Ribeiro has not met the boy yet to discuss his plans. That is another unfinished task.
Then, in the quiet moments, questions flooded his head. Why had he survived? Did his friends die in vain or was there a reason?
As more information came out about the driver of the truck, Ribeiro’s grief curdled into anger.
Why had Volodymyr Zhukovskyy, a 23-year-old truck driver who had slammed into them, been allowed to keep his commercial driver’s license after losing control of an 18 wheeler in Texas and being arrested for drug possession there? Why had the state of Massachusetts Registry of Motor Vehicles failed to process the warning about Zhukovskyy that had come in from Connecticut after he failed a sobriety test in May?
“I have a 4-year-old grandson that could probably figure out communication over the internet faster than the Massachusetts RMV,” Ribeiro said. But even the resignation of the head of the Registry of Motor Vehicles did not satisfy him.
It only seemed to point to a bloated, overpaid bureaucracy that had left more than 1,600 warnings from other states about dangerous drivers unprocessed.
Then came questions about why Zhukovskyy, a green-card holder from Ukraine had been allowed to stay in the country even though he had been arrested for everything from larceny to drunken driving and possession of drug paraphernalia.
“This guy wasn’t even a citizen,” Ribeiro said during an interview with Jeff Kuhner, a talk-show host who bills himself as “Liberalism’s Worst Nightmare.”
And just like that, grief took a political turn. For many conservatives in Massachusetts, the fallen Jarheads became a symbol of patriotic Americans cut down by an immigrant with a criminal record.
Hours before the memorial event at Gillette Stadium, Kuhner held a “Take Back Our State” rally in front of the Massachusetts State House.
Ribeiro spoke to the crowd of about 300 people who held signs that read “secure our borders” and “Trump 2020.”
He asked them to remember “the collateral damage left behind by someone’s dereliction of duty.”
“You could lose seven loved ones because of someone who shouldn’t have had a license or who shouldn’t have even been here,” he said.
Although Ribeiro expressed reluctance to politicize his club or his friends’ deaths, he wanted to be sure that they did not die in vain.
“Something’s got to change,” he said before the rally began, without saying exactly what.

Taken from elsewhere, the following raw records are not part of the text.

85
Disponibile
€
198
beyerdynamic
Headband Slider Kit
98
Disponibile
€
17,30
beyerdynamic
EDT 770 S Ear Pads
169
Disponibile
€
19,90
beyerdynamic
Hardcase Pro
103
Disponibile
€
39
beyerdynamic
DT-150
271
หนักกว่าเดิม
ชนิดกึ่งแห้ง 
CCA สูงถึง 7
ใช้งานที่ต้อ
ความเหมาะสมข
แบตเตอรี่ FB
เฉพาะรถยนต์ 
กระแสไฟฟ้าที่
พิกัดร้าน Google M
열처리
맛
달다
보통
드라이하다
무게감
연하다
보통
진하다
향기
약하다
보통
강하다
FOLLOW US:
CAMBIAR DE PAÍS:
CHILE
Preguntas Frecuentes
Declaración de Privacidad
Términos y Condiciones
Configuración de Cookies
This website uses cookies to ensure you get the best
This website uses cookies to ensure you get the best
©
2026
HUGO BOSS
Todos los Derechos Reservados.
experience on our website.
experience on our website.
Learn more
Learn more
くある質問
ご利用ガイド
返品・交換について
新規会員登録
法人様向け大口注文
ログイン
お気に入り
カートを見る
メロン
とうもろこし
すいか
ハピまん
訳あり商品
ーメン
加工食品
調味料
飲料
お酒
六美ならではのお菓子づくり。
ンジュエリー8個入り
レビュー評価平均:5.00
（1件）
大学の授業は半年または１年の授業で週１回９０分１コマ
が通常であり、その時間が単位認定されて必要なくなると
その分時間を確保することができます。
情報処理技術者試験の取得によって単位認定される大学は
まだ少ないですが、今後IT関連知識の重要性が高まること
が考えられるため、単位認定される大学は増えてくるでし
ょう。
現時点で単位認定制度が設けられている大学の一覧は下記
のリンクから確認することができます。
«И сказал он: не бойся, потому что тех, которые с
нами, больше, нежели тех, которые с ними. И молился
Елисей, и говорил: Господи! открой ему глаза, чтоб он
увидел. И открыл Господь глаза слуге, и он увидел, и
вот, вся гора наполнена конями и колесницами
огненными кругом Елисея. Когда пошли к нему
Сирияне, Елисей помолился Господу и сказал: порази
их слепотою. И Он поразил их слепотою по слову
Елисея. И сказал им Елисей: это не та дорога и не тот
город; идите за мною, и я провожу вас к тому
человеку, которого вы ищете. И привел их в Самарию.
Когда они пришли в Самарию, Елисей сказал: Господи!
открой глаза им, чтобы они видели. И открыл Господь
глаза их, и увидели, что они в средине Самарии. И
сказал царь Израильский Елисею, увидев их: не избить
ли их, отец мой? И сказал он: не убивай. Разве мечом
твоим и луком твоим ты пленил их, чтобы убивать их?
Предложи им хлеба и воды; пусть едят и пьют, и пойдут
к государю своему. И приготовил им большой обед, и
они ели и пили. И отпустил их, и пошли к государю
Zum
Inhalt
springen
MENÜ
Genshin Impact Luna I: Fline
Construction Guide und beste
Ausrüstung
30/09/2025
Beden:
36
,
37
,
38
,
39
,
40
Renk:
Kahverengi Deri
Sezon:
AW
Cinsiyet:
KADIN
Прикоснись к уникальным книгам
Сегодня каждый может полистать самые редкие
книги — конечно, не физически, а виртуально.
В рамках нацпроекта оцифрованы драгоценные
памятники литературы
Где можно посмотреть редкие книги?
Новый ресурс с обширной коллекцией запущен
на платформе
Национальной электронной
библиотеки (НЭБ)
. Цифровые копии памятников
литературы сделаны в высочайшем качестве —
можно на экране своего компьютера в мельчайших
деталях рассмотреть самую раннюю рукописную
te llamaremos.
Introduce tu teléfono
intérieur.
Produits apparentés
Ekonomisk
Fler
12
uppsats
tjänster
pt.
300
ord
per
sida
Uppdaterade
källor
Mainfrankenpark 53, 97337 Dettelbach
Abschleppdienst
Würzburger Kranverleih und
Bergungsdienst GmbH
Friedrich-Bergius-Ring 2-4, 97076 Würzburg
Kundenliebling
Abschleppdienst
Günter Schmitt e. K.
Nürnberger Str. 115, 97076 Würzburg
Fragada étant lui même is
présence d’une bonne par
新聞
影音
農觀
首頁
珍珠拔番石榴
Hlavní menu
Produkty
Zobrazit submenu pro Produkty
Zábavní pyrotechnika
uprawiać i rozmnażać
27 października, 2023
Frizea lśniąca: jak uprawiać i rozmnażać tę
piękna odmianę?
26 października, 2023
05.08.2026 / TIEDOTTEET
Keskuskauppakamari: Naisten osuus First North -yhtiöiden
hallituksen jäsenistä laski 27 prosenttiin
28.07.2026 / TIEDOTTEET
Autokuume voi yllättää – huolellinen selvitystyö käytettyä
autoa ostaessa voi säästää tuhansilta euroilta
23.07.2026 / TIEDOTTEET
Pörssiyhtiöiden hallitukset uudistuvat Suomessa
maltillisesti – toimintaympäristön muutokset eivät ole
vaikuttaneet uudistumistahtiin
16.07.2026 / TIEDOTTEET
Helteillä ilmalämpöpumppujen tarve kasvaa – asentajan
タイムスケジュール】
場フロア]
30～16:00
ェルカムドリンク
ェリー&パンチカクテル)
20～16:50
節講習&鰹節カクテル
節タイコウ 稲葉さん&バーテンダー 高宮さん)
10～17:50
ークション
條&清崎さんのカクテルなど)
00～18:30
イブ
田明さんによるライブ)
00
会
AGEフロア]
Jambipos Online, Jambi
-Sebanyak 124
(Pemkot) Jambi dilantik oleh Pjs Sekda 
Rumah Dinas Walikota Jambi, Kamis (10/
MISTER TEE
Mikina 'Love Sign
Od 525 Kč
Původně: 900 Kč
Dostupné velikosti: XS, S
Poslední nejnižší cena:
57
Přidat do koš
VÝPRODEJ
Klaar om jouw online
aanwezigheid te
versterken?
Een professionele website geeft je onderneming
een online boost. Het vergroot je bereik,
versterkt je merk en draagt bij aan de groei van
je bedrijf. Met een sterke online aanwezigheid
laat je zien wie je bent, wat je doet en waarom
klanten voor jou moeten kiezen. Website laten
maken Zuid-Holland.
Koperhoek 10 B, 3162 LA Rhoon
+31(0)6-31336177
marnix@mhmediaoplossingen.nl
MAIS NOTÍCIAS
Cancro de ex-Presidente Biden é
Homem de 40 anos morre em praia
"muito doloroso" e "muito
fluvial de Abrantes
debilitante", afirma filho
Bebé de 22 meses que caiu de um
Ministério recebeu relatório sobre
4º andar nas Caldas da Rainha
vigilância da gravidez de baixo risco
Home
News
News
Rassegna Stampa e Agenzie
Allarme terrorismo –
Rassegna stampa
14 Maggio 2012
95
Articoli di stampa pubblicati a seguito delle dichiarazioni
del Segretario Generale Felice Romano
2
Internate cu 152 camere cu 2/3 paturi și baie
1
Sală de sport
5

A few hours later, a parking lot at Gillette Stadium filled with growling motorcycles. A Navy chaplain who served with a Marine battalion in Fallujah, Iraq, said a prayer onstage. Later, Kraft pledged to donate at least $100,000 to the Jarheads fund.
Judy Boyd, who rode down on the back of a motorcycle from the Manchester area, said she was moved that so many motorcyclists had died so senselessly.
“To think that they survived combat, only to die like that,” she said.